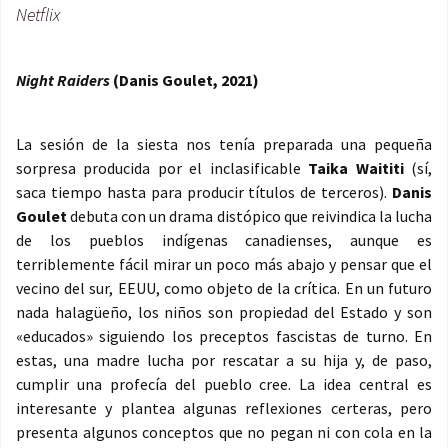
Netflix
Night Raiders
(Danis Goulet, 2021)
La sesión de la siesta nos tenía preparada una pequeña
sorpresa producida por el inclasificable
Taika Waititi
(sí,
saca tiempo hasta para producir títulos de terceros).
Danis
Goulet
debuta con un drama distópico que reivindica la lucha
de los pueblos indígenas canadienses, aunque es
terriblemente fácil mirar un poco más abajo y pensar que el
vecino del sur, EEUU, como objeto de la crítica. En un futuro
nada halagüeño, los niños son propiedad del Estado y son
«educados» siguiendo los preceptos fascistas de turno. En
estas, una madre lucha por rescatar a su hija y, de paso,
cumplir una profecía del pueblo cree. La idea central es
interesante y plantea algunas reflexiones certeras, pero
presenta algunos conceptos que no pegan ni con cola en la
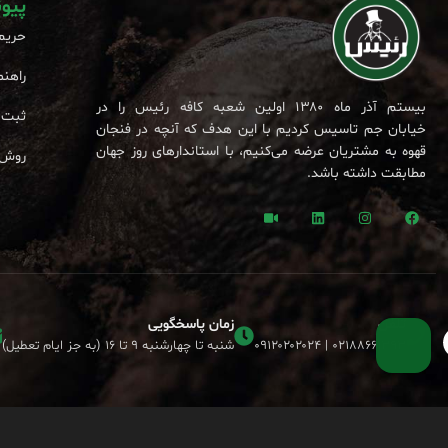
پیو
حریم
راهنم
بیستم آذر ماه ۱۳۸۰ اولین شعبه کافه رئیس را در
ثبت 
خیابان جم تاسیس کردیم با این هدف که آنچه در فنجان
قهوه به مشتریان عرضه می‌کنیم، با استاندارهای روز جهان
روش 
مطابقت داشته باشد.
تلفن
زمان پاسخگویی
۰۲۱۸۸۶۶۱۳۹۳ | ۰۹۱۲۰۲۰۲۰۲۴
شنبه تا چهارشنبه ۹ تا ۱۶ (به جز ایام تعطیل)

__Brief__.
Starting at the line that contains "vecino del sur, EEUU, como" and ending at the final line of the data, reproduce each line exactly. Pictures stay out of the copy.

__Solution to the exercise__.
vecino del sur, EEUU, como objeto de la crítica. En un futuro
nada halagüeño, los niños son propiedad del Estado y son
«educados» siguiendo los preceptos fascistas de turno. En
estas, una madre lucha por rescatar a su hija y, de paso,
cumplir una profecía del pueblo cree. La idea central es
interesante y plantea algunas reflexiones certeras, pero
presenta algunos conceptos que no pegan ni con cola en la
پیو
حریم
راهنم
بیستم آذر ماه ۱۳۸۰ اولین شعبه کافه رئیس را در
ثبت 
خیابان جم تاسیس کردیم با این هدف که آنچه در فنجان
قهوه به مشتریان عرضه می‌کنیم، با استاندارهای روز جهان
روش 
مطابقت داشته باشد.
تلفن
زمان پاسخگویی
۰۲۱۸۸۶۶۱۳۹۳ | ۰۹۱۲۰۲۰۲۰۲۴
شنبه تا چهارشنبه ۹ تا ۱۶ (به جز ایام تعطیل)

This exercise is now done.